TASK OBJECTIVE » Return each line of the data below that contains the string "yong".

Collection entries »
──────────

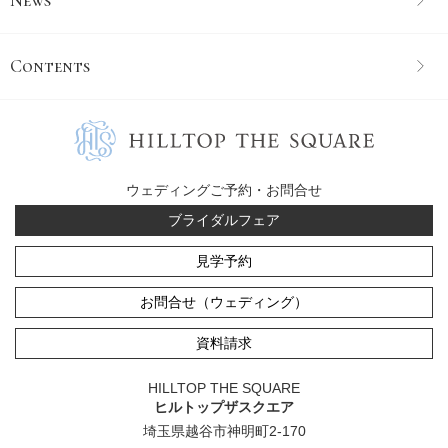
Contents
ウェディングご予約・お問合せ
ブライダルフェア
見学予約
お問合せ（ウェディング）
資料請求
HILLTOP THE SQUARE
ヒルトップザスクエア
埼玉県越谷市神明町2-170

──────────

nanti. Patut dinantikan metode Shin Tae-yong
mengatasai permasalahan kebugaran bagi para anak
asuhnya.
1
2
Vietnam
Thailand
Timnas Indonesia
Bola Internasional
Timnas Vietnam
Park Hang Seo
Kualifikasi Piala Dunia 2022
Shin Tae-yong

──────────

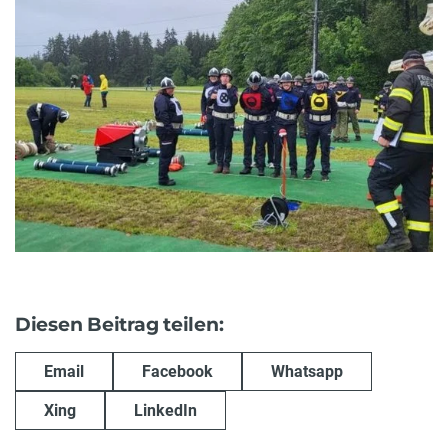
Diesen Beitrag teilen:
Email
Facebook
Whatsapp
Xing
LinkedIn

──────────

SOLVED PROBLEM »
nanti. Patut dinantikan metode Shin Tae-yong
Shin Tae-yong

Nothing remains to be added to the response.